_Activity_
Pull every line with the word "khoản" out of the entries below.

_Extracted data entries_
◆ ◆ ◆ ◆ ◆
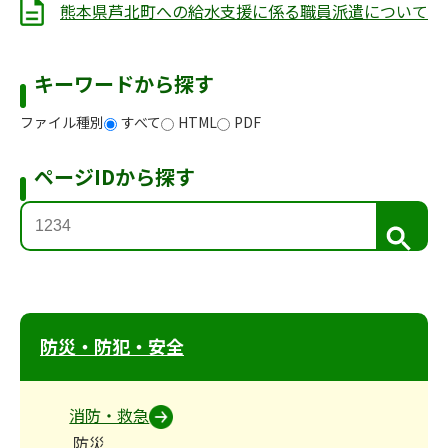
熊本県芦北町への給水支援に係る職員派遣について
キーワードから探す
ファイル種別
すべて
HTML
PDF
ページIDから探す
検
索
防災・防犯・安全
消防・救急
防災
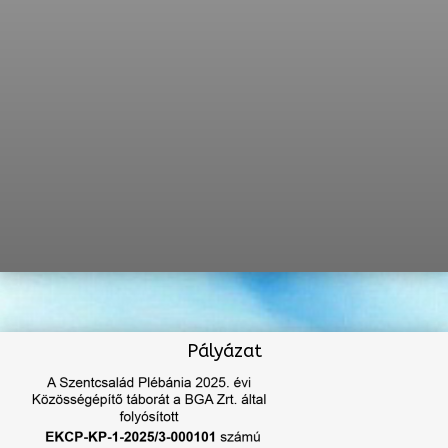
Pályázat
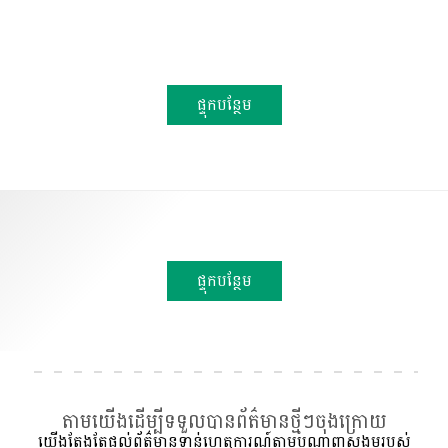
ផ្ទុកបន្ថែម
ផ្ទុកបន្ថែម
តាមយើងដើម្បីទទួលបានព័ត៌មានថ្មីៗចុងក្រោយ
យើងតែងតែផ្ដល់ព័ត៌មានទាន់ហេតុការណ៍តាមបណ្ដាញសង្គមរបស់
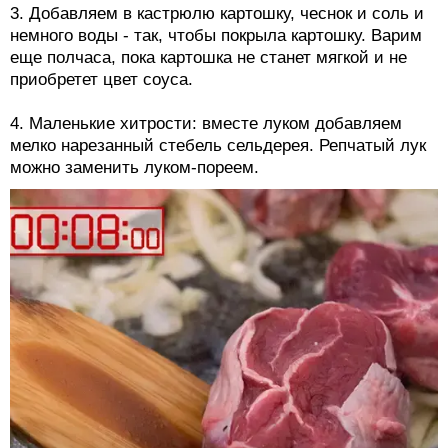
3. Добавляем в кастрюлю картошку, чеснок и соль и
немного воды - так, чтобы покрыла картошку. Варим
еще полчаса, пока картошка не станет мягкой и не
приобретет цвет соуса.
4. Маленькие хитрости: вместе луком добавляем
мелко нарезанный стебель сельдерея. Репчатый лук
можно заменить луком-пореем.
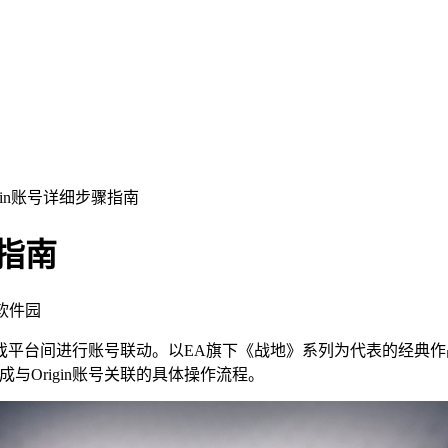
rigin账号详细步骤指南
骤指南
飞软件园
间进行账号联动。以EA旗下《战地》系列为代表的经典作品在Ste
与Origin账号关联的具体操作流程。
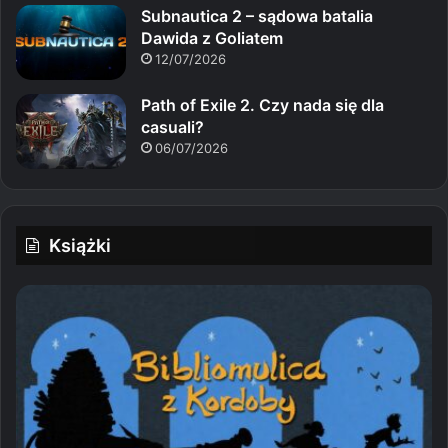
Subnautica 2 – sądowa batalia
Dawida z Goliatem
12/07/2026
Path of Exile 2. Czy nada się dla
casuali?
06/07/2026
Książki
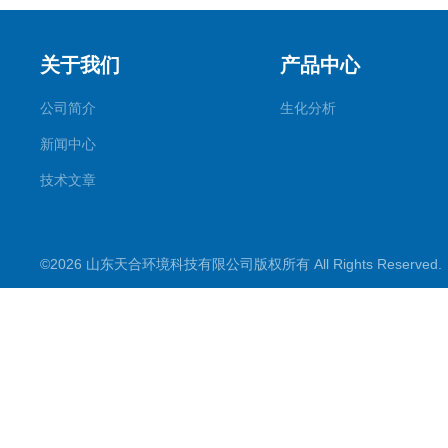
关于我们
产品中心
公司简介
生化分析
新闻中心
技术文章
©2026 山东天合环境科技有限公司版权所有 All Rights Reserve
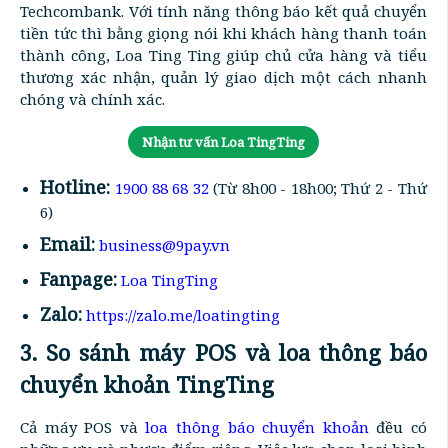
Techcombank. Với tính năng thông báo kết quả chuyển
tiền tức thì bằng giọng nói khi khách hàng thanh toán
thành công, Loa Ting Ting giúp chủ cửa hàng và tiểu
thương xác nhận, quản lý giao dịch một cách nhanh
chóng và chính xác.
Nhận tư vấn Loa TingTing
Hotline:
1900 88 68 32
(Từ 8h00 - 18h00; Thứ 2 - Thứ
6)
Email:
business@9pay.vn
Fanpage:
Loa TingTing
Zalo:
https://zalo.me/loatingting
3. So sánh máy POS và loa thông báo
chuyển khoản TingTing
Cả máy POS và
loa thông báo chuyển khoản
đều có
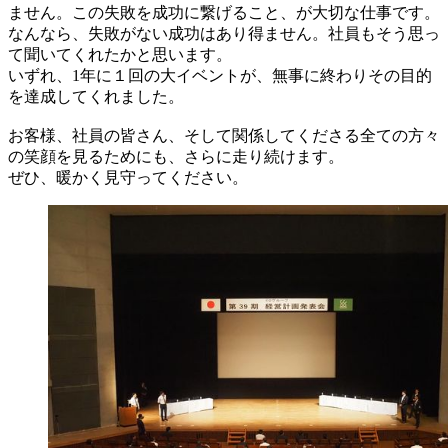
ません。この失敗を成功に繋げること、が大切な仕事です。
なんなら、失敗がない成功はあり得ません。社員もそう思っ
て聞いてくれたかと思います。
いずれ、1年に１回の大イベントが、無事に終わりその目的
を達成してくれました。
お客様、社員の皆さん、そして関係してくださる全ての方々
の笑顔を見るためにも、さらに走り続けます。
ぜひ、暖かく見守ってください。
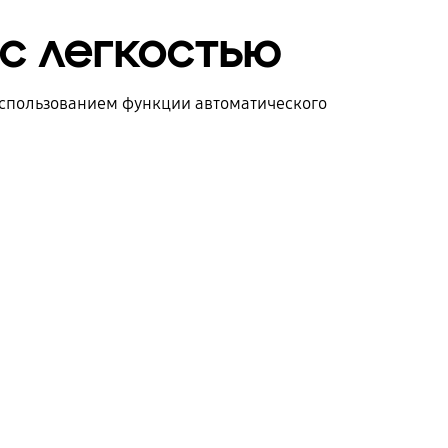
с легкостью
 использованием функции автоматического
Playing video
◆ ◆ ◆ ◆ ◆
_Expected output_
chuyển khoản TingTing
loa thông báo chuyển khoản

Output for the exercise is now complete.